Mesmo com pouca força em algumas sacadas satíricas, a obra consegue manter o espectador envolvido ao longo do tempo de duração da projeção com boas atuações e um drama que funciona bem, convidando ao pensamento crítico e ao diálogo.
O drama satírico possui claras limitações e até mesmo contradições, ainda que consiga levantar questões importantes sobre identidade e cultura. Na proporção que faz críticas certeiras em relação ao domínio branco no campo da escrita, tem erros grotescos capazes de diminuir costumes, sobretudo nas relações sociais e na arte.
O protagonista, em boa parte do longa, não parece buscar diversidade na escrita para que negros escrevam o que quiserem, como desenha a premissa do filme, mas sim proibir e ocultar a escrita sobre vivências que podem, sim, ser reais.

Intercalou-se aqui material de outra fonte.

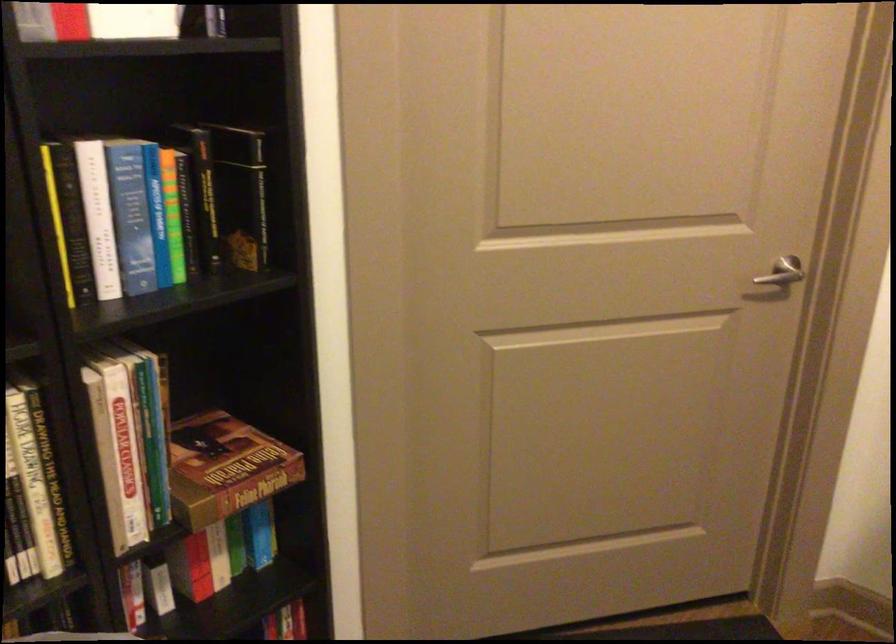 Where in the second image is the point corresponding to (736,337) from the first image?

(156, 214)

Nos minutos finais, o roteiro até tenta contornar essa questão, mas falha na profundidade e na construção durante a montagem de suas ideias no decorrer da obra.
Em pelo menos três diálogos, Monk fala sobre os estereótipos da escrita afro-americana, colocando elementos culturais como as gírias, o funk, o rap e as danças em potes equivalentes à repressão policial, à escravidão e à serventia ao povo branco, quando os primeiros, na verdade, também falam de emancipação, resistência e quebra de hegemonia.

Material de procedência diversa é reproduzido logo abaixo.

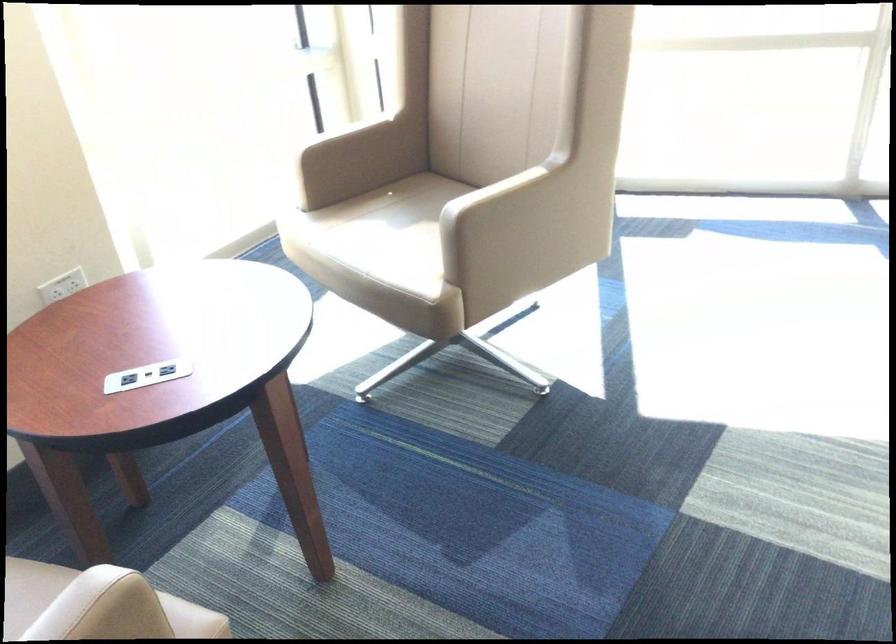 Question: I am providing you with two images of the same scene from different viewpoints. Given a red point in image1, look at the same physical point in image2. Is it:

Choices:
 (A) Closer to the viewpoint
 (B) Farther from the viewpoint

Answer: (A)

Uma característica que chega a ser cômica é a forma que o filme repercutiu nesse curto período de tempo no Brasil. Os eleitores de diferentes vieses do país – nas redes sociais – têm adaptado sua interpretação do filme para o que mais lhe agrada. Um lado diz que o filme é progressista e busca equidade. O outro, diz que o filme critica uma suposta “lacração”, como é citado por estes.
Sobre esse fenômeno da recepção inicial das ideias, uma fala do protagonista pode explicar – sem entrar em spoilers: “Não tem moral, essa é a ideia. Eu gosto da ambiguidade”. Talvez, a ambiguidade não esteja presente na interpretação, mas em algumas lacunas deixadas pelo filme na construção da sátira e de sua linha de pensamento.
No fim, um bom filme, que se mostrou promissor, mas que não chegou ao nível de seus concorrentes. Talvez tenha faltado um pouco mais de coragem e acidez na boa discussão proposta. A quantidade de histórias no filme também não se adaptou ao tempo de tela, deixando importantes narrativas como citações ou discursos rasos.